EXERCISE DESCRIPTION: Nothing but an exact repetition of the entries should appear in the answer.

Saved data entries
+ + + + +
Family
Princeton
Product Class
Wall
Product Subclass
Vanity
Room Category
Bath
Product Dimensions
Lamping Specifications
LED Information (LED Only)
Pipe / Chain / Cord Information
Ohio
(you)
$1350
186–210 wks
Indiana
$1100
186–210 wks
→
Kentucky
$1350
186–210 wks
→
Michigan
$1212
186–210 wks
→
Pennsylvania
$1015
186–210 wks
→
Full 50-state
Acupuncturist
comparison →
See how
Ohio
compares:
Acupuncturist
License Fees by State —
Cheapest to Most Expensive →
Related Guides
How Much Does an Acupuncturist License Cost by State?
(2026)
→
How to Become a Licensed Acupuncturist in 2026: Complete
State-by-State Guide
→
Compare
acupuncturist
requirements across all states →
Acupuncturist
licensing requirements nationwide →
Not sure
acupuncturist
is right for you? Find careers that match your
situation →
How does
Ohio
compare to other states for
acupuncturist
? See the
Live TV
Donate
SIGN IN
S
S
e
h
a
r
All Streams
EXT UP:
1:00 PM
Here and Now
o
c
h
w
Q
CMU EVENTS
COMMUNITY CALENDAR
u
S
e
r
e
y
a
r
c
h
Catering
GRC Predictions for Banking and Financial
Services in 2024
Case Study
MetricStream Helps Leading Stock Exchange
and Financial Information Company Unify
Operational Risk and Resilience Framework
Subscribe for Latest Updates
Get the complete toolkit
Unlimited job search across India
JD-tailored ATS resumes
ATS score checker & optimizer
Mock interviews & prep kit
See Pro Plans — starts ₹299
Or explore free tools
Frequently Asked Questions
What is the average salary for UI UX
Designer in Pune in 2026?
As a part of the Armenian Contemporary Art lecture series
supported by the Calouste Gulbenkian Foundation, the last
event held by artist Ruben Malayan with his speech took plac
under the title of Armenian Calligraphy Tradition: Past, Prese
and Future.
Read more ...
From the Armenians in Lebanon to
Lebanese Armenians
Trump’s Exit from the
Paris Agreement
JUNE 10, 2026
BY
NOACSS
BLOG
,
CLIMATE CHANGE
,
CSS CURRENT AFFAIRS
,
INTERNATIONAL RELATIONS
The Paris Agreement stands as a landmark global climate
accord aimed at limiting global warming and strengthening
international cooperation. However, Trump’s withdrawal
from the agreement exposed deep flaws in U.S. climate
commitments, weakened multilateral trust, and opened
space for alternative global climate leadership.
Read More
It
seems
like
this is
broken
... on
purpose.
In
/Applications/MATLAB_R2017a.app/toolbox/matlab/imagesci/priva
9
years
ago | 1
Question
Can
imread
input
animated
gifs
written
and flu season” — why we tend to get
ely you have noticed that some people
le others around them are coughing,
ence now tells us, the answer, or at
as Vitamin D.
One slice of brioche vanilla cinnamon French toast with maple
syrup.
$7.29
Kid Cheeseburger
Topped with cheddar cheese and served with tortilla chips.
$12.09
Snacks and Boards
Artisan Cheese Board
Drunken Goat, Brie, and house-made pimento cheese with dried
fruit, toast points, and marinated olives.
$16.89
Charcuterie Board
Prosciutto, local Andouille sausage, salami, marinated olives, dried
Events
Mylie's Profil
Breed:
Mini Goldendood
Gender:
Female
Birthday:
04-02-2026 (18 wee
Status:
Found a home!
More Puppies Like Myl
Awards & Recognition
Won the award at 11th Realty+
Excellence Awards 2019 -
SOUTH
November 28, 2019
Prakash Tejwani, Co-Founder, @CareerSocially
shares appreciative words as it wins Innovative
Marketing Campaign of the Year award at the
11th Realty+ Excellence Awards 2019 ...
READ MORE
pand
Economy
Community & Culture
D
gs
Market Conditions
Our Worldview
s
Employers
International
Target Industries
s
+ + + + +
RESULT OF THE TASK:
Family
Princeton
Product Class
Wall
Product Subclass
Vanity
Room Category
Bath
Product Dimensions
Lamping Specifications
LED Information (LED Only)
Pipe / Chain / Cord Information
Ohio
(you)
$1350
186–210 wks
Indiana
$1100
186–210 wks
→
Kentucky
$1350
186–210 wks
→
Michigan
$1212
186–210 wks
→
Pennsylvania
$1015
186–210 wks
→
Full 50-state
Acupuncturist
comparison →
See how
Ohio
compares:
Acupuncturist
License Fees by State —
Cheapest to Most Expensive →
Related Guides
How Much Does an Acupuncturist License Cost by State?
(2026)
→
How to Become a Licensed Acupuncturist in 2026: Complete
State-by-State Guide
→
Compare
acupuncturist
requirements across all states →
Acupuncturist
licensing requirements nationwide →
Not sure
acupuncturist
is right for you? Find careers that match your
situation →
How does
Ohio
compare to other states for
acupuncturist
? See the
Live TV
Donate
SIGN IN
S
S
e
h
a
r
All Streams
EXT UP:
1:00 PM
Here and Now
o
c
h
w
Q
CMU EVENTS
COMMUNITY CALENDAR
u
S
e
r
e
y
a
r
c
h
Catering
GRC Predictions for Banking and Financial
Services in 2024
Case Study
MetricStream Helps Leading Stock Exchange
and Financial Information Company Unify
Operational Risk and Resilience Framework
Subscribe for Latest Updates
Get the complete toolkit
Unlimited job search across India
JD-tailored ATS resumes
ATS score checker & optimizer
Mock interviews & prep kit
See Pro Plans — starts ₹299
Or explore free tools
Frequently Asked Questions
What is the average salary for UI UX
Designer in Pune in 2026?
As a part of the Armenian Contemporary Art lecture series
supported by the Calouste Gulbenkian Foundation, the last
event held by artist Ruben Malayan with his speech took plac
under the title of Armenian Calligraphy Tradition: Past, Prese
and Future.
Read more ...
From the Armenians in Lebanon to
Lebanese Armenians
Trump’s Exit from the
Paris Agreement
JUNE 10, 2026
BY
NOACSS
BLOG
,
CLIMATE CHANGE
,
CSS CURRENT AFFAIRS
,
INTERNATIONAL RELATIONS
The Paris Agreement stands as a landmark global climate
accord aimed at limiting global warming and strengthening
international cooperation. However, Trump’s withdrawal
from the agreement exposed deep flaws in U.S. climate
commitments, weakened multilateral trust, and opened
space for alternative global climate leadership.
Read More
It
seems
like
this is
broken
... on
purpose.
In
/Applications/MATLAB_R2017a.app/toolbox/matlab/imagesci/priva
9
years
ago | 1
Question
Can
imread
input
animated
gifs
written
and flu season” — why we tend to get
ely you have noticed that some people
le others around them are coughing,
ence now tells us, the answer, or at
as Vitamin D.
One slice of brioche vanilla cinnamon French toast with maple
syrup.
$7.29
Kid Cheeseburger
Topped with cheddar cheese and served with tortilla chips.
$12.09
Snacks and Boards
Artisan Cheese Board
Drunken Goat, Brie, and house-made pimento cheese with dried
fruit, toast points, and marinated olives.
$16.89
Charcuterie Board
Prosciutto, local Andouille sausage, salami, marinated olives, dried
Events
Mylie's Profil
Breed:
Mini Goldendood
Gender:
Female
Birthday:
04-02-2026 (18 wee
Status:
Found a home!
More Puppies Like Myl
Awards & Recognition
Won the award at 11th Realty+
Excellence Awards 2019 -
SOUTH
November 28, 2019
Prakash Tejwani, Co-Founder, @CareerSocially
shares appreciative words as it wins Innovative
Marketing Campaign of the Year award at the
11th Realty+ Excellence Awards 2019 ...
READ MORE
pand
Economy
Community & Culture
D
gs
Market Conditions
Our Worldview
s
Employers
International
Target Industries
s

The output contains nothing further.